Friday, September 30, 2011

Vulcano - As in Volcano!

[Kyle]The trip to Vulcano (our first Aeolian Island) from Milazzo was pretty uneventful. The Meltemi here is called the Tramontana and nor’easters are known as the Greca. We experienced neither and were left instead with the still winds of the Motorterranean. With the drone of the engine as constant background noise, we passed the time by reading (Maryanne) and dutifully plotting all shipping on the radar (me).

It wasn’t until we were within a couple of miles of the island that we started having some real fun. I thought I started seeing a lot of foam on the water. I had assumed it was part of the general pollution problem, then I realized what it was: rocks! Pumice was floating in ribbons along the currents flowing past the island. Soon we had the fishing net out and were busily trying to catch the bigger pieces.

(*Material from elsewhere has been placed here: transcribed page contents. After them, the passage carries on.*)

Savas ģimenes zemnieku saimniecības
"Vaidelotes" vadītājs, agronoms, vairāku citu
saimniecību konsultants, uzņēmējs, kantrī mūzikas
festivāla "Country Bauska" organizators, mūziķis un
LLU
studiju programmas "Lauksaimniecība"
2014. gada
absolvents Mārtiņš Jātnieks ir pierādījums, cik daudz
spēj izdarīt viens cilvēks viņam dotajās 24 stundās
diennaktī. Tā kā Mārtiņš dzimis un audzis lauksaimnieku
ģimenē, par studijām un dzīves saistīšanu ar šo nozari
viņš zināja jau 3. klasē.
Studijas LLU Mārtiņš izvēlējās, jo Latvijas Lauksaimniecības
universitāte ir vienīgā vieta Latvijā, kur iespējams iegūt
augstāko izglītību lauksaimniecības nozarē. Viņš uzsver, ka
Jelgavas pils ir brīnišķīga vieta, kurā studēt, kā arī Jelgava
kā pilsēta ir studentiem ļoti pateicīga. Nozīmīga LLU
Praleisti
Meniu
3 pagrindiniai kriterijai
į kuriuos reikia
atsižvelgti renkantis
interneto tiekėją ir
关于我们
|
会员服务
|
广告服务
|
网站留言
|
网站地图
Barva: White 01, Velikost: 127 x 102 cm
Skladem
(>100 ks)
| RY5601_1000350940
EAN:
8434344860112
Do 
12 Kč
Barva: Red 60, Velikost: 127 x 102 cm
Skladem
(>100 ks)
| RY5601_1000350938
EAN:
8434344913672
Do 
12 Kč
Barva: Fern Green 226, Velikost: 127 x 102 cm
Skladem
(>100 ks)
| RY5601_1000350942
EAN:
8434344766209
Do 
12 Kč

Some of the collected pumice stone, and the grander rock spires

We passed north of the island in the gap between Lipari and Volcano and immediately decided to detour to see a couple of tall rock spires jutting out of the water on the Lipari side of the channel with a backdrop of craggy inlets and natural arches ashore. From there we made a bee-line to the anchorage on Volcano at Porto Ponente. The anchorage was a lot more crowded than we anticipated. We quickly identified the party boat and anchored as far away as possible in the shallows by the black sand beach. The anchorage was beautiful; the volcanic rock had eroded away at the base leaving tall spires and steep mounds jutting into the sky. It looked more like the south Pacific or Indonesian than the Mediterranean (at least to one side of the harbour). The south side of the harbor was filled by the smoldering volcano. We enjoyed a dinner with a stunning and ever changing sunset before retiring for an early night. There was just enough residual cloud from the earlier storms to streak the sky with pink, oranges and reds as the sun dipped below the horizon.

A stunning anchorage sunset and a WAY TOO Early start to the next day

Much to Maryanne’s consternation we were up EARLY the next morning. In this case I mean morning purely in the academic sense as practically speaking it was still pitch-black night. I had a plan! We were going to climb the volcano at the first possible minute in the hopes of:
1) Beating the crowds
2) Being done with at least the climbing part before it became too hot.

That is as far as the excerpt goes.